At about 5:00 a.m. on August 22, 2003, the Memphis Police Department received a complaint that someone had occupied a room at a motel without paying. Memphis police officers Marcus Lee and Baris Beck responded to the call and were later joined by Sergeant Williams. When the officers knocked on the door of the room and received no answer, they called the manager, who brought a key and opened the door. The officers entered the room and found three men: defendant Henry Williams, Kenneth Hightower, and Adam McLaurin. Williams was asleep on his back on the floor, while Hightower and McLaurin were awake and lying on the bed and floor, respectively.

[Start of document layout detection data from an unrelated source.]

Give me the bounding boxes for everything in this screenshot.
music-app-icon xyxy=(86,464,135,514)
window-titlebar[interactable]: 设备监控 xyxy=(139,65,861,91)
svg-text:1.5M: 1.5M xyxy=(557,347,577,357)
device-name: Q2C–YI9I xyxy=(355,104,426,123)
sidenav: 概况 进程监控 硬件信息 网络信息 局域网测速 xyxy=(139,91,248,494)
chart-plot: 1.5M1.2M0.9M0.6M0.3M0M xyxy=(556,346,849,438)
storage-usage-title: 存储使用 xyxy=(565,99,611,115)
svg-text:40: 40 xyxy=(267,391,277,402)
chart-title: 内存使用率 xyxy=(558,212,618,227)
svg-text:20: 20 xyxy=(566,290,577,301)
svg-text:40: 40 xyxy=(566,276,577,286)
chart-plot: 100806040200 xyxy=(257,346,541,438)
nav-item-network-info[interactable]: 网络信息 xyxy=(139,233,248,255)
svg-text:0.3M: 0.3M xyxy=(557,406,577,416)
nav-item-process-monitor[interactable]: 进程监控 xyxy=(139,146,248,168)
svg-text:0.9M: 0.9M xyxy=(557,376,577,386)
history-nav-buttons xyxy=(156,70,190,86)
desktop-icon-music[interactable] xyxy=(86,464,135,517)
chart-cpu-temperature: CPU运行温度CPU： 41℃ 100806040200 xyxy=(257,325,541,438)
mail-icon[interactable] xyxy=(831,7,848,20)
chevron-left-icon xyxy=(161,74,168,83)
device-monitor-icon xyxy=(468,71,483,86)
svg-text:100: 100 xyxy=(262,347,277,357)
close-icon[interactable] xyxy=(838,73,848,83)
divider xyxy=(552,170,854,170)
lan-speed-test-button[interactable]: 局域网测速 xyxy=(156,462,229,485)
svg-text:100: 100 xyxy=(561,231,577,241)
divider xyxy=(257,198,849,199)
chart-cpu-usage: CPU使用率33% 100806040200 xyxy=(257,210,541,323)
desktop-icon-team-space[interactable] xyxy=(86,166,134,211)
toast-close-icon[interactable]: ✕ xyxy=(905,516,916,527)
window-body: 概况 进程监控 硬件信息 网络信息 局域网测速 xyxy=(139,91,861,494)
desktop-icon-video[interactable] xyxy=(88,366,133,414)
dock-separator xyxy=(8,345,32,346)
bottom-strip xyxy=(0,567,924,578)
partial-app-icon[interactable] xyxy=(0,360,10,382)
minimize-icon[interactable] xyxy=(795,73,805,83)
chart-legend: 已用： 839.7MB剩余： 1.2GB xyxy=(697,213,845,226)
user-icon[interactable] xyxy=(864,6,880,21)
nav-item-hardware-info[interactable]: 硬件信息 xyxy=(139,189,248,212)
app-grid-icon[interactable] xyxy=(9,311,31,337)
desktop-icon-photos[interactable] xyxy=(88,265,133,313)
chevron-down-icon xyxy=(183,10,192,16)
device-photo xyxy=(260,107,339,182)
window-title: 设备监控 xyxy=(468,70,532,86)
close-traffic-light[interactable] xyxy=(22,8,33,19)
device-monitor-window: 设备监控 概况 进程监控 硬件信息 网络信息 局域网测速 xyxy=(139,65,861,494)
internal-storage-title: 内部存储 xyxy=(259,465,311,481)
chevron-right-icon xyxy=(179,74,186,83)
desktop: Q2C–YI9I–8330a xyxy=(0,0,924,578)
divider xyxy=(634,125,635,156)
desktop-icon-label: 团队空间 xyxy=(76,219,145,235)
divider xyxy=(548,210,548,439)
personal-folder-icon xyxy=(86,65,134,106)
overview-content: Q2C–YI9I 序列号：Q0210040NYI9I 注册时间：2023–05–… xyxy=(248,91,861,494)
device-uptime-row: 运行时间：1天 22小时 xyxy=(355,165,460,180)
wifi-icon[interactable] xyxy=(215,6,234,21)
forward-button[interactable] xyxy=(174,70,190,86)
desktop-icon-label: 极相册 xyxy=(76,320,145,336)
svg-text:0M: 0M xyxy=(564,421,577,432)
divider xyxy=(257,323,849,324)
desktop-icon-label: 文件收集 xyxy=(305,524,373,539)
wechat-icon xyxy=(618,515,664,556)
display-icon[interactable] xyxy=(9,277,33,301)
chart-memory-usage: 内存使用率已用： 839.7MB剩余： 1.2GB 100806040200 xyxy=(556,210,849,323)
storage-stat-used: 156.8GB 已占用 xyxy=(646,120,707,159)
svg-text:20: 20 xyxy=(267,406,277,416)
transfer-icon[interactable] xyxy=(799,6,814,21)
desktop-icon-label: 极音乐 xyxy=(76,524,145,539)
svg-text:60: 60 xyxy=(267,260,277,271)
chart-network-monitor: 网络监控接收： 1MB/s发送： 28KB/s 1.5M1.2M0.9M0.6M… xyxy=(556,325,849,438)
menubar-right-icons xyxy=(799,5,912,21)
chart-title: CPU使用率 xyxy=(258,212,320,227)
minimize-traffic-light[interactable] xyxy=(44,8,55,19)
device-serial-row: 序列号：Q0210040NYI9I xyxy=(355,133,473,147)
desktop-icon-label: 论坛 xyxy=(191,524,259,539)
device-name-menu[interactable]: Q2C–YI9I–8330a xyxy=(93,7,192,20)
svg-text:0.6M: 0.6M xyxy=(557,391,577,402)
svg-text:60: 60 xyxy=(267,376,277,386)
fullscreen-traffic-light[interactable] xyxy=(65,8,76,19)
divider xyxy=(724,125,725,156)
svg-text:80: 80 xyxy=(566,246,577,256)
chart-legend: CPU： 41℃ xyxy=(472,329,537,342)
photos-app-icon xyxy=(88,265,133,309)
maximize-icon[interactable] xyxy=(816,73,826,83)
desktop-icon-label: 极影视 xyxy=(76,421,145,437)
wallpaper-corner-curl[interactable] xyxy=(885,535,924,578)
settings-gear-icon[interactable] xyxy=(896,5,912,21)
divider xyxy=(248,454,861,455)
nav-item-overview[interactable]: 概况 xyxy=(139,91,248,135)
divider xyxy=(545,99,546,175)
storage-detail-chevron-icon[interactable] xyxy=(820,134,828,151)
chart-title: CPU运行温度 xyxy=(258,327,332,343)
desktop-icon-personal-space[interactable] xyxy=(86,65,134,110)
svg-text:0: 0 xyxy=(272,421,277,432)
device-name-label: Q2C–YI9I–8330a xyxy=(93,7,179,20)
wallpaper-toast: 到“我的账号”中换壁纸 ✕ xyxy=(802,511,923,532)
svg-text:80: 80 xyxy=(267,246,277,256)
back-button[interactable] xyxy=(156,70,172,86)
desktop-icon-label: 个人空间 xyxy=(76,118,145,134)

Officer Lee testified that Williams had a cover over him and that, when the officer pulled the cover off, he saw a handgun in Williams’s hand “up under his right leg”; see also Lee’s Arrest Report (“upon removing the cover, officer observed a gray handgun tucked under the defendant’s right leg”). After detaining the three men, the police learned that one of them (McLaurin) had an outstanding warrant for a probation violation, and that another (Hightower) had a felony conviction for aggravated assault but no outstanding warrants. The police arrested McLaurin on the outstanding warrant and released Hightower.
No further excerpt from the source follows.